Rentrée política - Apesar da retórica penso que (felizmente) existem condições para que seja possível um acordo que permita a passagem do OE para 2011 com a abstenção do PSD. Até porque quer PS quer PSD seriam fortemente penalizados caso surgissem perante o eleitorado como os "responsáveis" pela degradação da situação financeira que resultaria da não aprovação do Orçamento. Por isso é expectável  que estes partidos venham a desdramatizar a discussão orçamental e procurem antes marcar as diferenças entre si noutras matérias como sejam a revisão constitucional (em que o PS parece levar vantagem), as presidenciais (que tudo indica serem favoráveis ao PSD) e a evolução da execução orçamental e da conjuntura económica (áreas em que o Governo irá provavelmente sentir algumas dificuldades). Enquanto que as restantes oposições irão manter a estratégia de apontar as similitudes entre PS e PSD e afirmar-se como as únicas "verdadeiras" alterantivas.

Carlos Queiroz e Selecção - Os acontecimentos da última semana tornaram ainda mais insustentável a posição do actual seleccionador num contexto em que todos: seleccionador, responsáveis federativos e o Governo pela voz do Secretário de Estado do Desporto têm revelado uma infeliz tendência para atitudes e declarações pouco felizes. Independentemente da quota parte de responsabilidades de cada um o resultado da selecção nacional no jogo contra o Chipre (que mais pareceu de hóquei do que de futebol) e que esperemos não seja confirmado no jogo de amanhã confirma a necessidade de se encontrar rapidamente uma solução sob pena de se poder comprometer irremediavelmente a campanha para o Euro 2012.
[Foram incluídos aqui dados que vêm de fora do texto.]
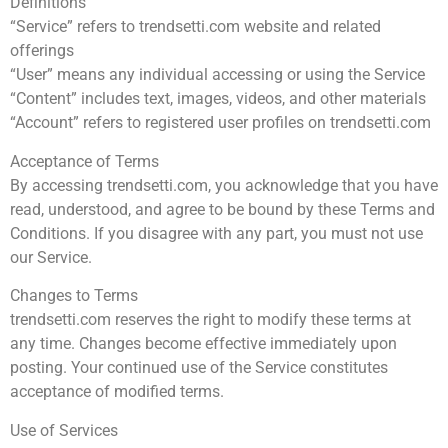
Definitions
“Service” refers to trendsetti.com website and related
offerings
“User” means any individual accessing or using the Service
“Content” includes text, images, videos, and other materials
“Account” refers to registered user profiles on trendsetti.com
Acceptance of Terms
By accessing trendsetti.com, you acknowledge that you have
read, understood, and agree to be bound by these Terms and
Conditions. If you disagree with any part, you must not use
our Service.
Changes to Terms
trendsetti.com reserves the right to modify these terms at
any time. Changes become effective immediately upon
posting. Your continued use of the Service constitutes
acceptance of modified terms.
Use of Services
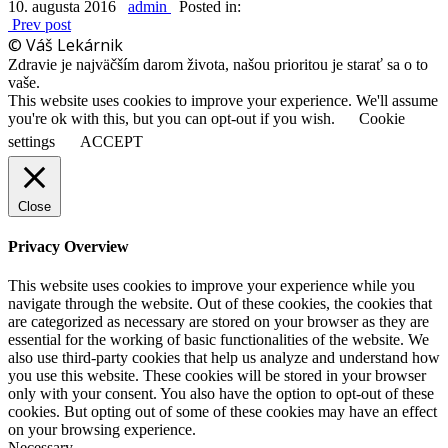
10. augusta 2016
admin
Posted in:
Prev post
© Váš Lekárnik
Zdravie je najväčším darom života, našou prioritou je starať sa o to
vaše.
This website uses cookies to improve your experience. We'll assume
you're ok with this, but you can opt-out if you wish.
Cookie
settings
ACCEPT
Close
Privacy Overview
This website uses cookies to improve your experience while you
navigate through the website. Out of these cookies, the cookies that
are categorized as necessary are stored on your browser as they are
essential for the working of basic functionalities of the website. We
also use third-party cookies that help us analyze and understand how
you use this website. These cookies will be stored in your browser
only with your consent. You also have the option to opt-out of these
cookies. But opting out of some of these cookies may have an effect
on your browsing experience.
Necessary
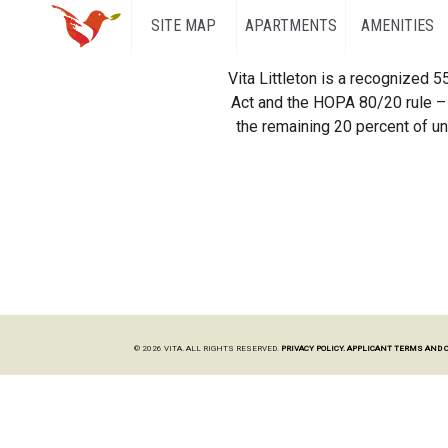
SITE MAP
APARTMENTS
AMENITIES
Vita Littleton is a recognized 
Act and the HOPA 80/20 rule – 
the remaining 20 percent of uni
© 2026 VITA. ALL RIGHTS RESERVED.
PRIVACY POLICY.
APPLICANT TERMS AND 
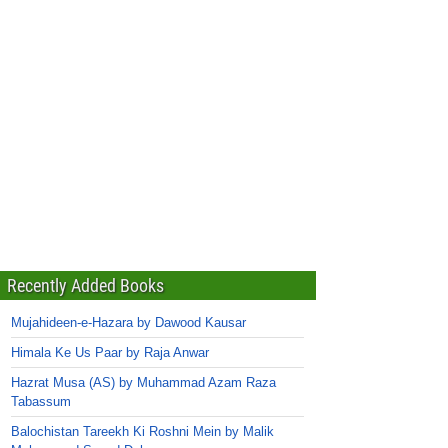
Recently Added Books
Mujahideen-e-Hazara by Dawood Kausar
Himala Ke Us Paar by Raja Anwar
Hazrat Musa (AS) by Muhammad Azam Raza
Tabassum
Balochistan Tareekh Ki Roshni Mein by Malik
Caso Casa Pia - Ao fim de 6 anos de julgamento foi (finalmente) conhecida a decisão do tribunal de primeira instância, que marca o fim da primeira etapa de uma longa maratona judicial que irá continuar nos próximos anos no Tribunal da Relação, no STJ e no TC. Não conheço o processo, e muito sinceramente não sei se foi ou não feita justiça, mas três coisas parecem-me evidentes. A duração (que prejudica vítimas, arguidos e a própria ideia de justiça) e monstruosidade (em termos de dimensão) do processo demonstra bem a necessidade de uma intervenção legislativa e na organização da nossa justiça, a qual deve obviamente ser cuidadosamente estudada e ponderada. O interesse público do processo é evidente, mas a forma como o processo tem sido seguido e "debatido" nos jornais e televisões suscita-me as maiores das dúvidas e parece-me que a existência de um autêntico processo paralelo na comunicação social apenas poderá contribuir para uma maior degradação da imagem da justiça, em que sendo verdade o que afirma o Daniel Oliveira neste interessante texto a investigação do ministério público parece (uma vez mais) ter ficado bastante aquém dos parametros mínimos que lhes seriam exigíveis.